Größte Vorsicht ist geboten. Schließlich soll es sich um einen Peter Paul Rubens (1577-1640) handeln, rechts unten steht das Jahr 1601. Klein soll die Bilder aus Privatbesitz überprüfen. Mit einer Lupe mit Skaleneinteilung mißt er, eine Mitarbeiterin notiert die Ergebnisse. "Das Fälldatum des Baumes muß mit der Datierung zusammenpassen", sagt Klein. Wenn der letzte Jahrring um 1585 liege, könne es ein Rubens sein. Das Telefon klingelt. Er rollt mit dem Stuhl zum Tisch, hält mit einer Hand das Gemälde, mit der anderen hebt er ab. Als wäre es das Normalste von der Welt, einen Rubens im Büro zu haben.

Klein redet langsam, mit leicht süddeutschem Akzent. Hektik kommt nicht auf, die Arbeit erfordert Konzentration. Manchmal mißt er am Tag ein paar tausend Jahrringe. Wenn er 200 Jahrringe zählt, und in der Mitte mißt er womöglich nicht einen, sondern zwei, ergibt das eine falsche Kurve.

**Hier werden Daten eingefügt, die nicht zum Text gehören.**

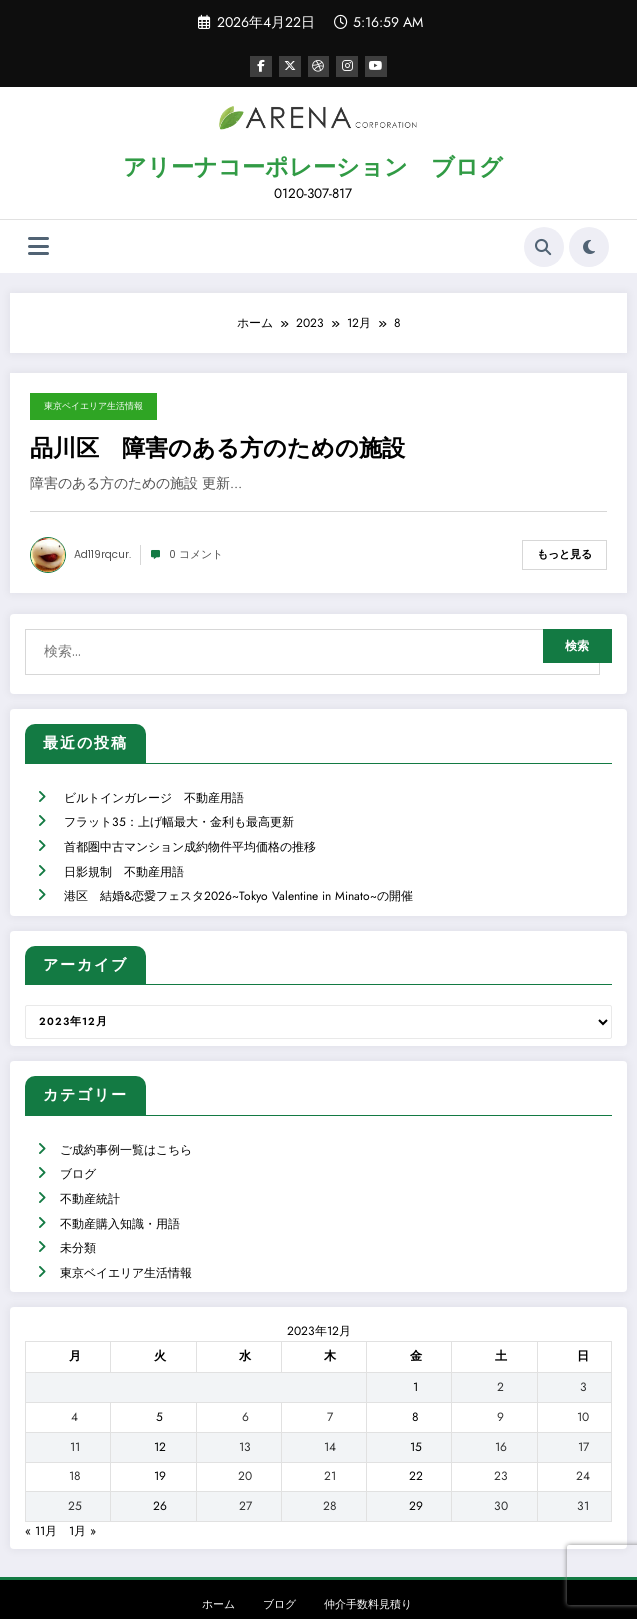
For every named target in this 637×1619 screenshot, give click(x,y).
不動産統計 (89, 1164)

Fälschungen kommen vor. So sei ein angeblicher Jan van Eyck (1386-1441) auf eine Tafel gemalt worden, deren Holz jedoch nach Überprüfung aus dem 17. Jahrhundert stammte, "eine alte Schrankrückseite". Bei anderen Bildern wie dem "Massaker der Unschuldigen" von Rubens, das 2002 bei Sotheby's für über 77 Millionen Euro als eines der teuersten Gemälde aller Zeiten versteigert wurde, konnte er die Echtheit der Eichenholz-Tafel bestätigen.

Original, Kopie oder Fälschung: Bei der Einordnung ist die Dendrochronologie "nur der erste Schritt". Ausschlaggebend sei eine kunstgeschichtliche Interpretation, bei der auch modernste Technik hilft: Röntgenaufnahmen, Infrarot- sowie UV-Licht. Sie lassen Übermalungen erkennen und zeigen malerische Details. Der Aufwand ist deutlich höher als bei Kleins Analysen. Seine Ausrüstung paßt in eine umfunktionierte CD-Tasche. Der Inhalt: Rasierklingen, zwei Lupen, ein Schweizer Taschenmesser und eine Bürste. Außerdem braucht er Erfahrung und kunsthistorischen Spürsinn. "Man bekommt einen Blick dafür, ob das alt sein kann oder nicht."

Inzwischen hat er für die beiden Gemälde zwei Kurven angefertigt. Das Ergebnis: Beide Tafeln sind aus je einem Brett hergestellt - und stammen von der gleichen Eiche. Als Fälldatum errechnet er 1588. "Vom Holz her kann es ein Rubens sein", sagt er und stellt das Gemälde behutsam zur Seite.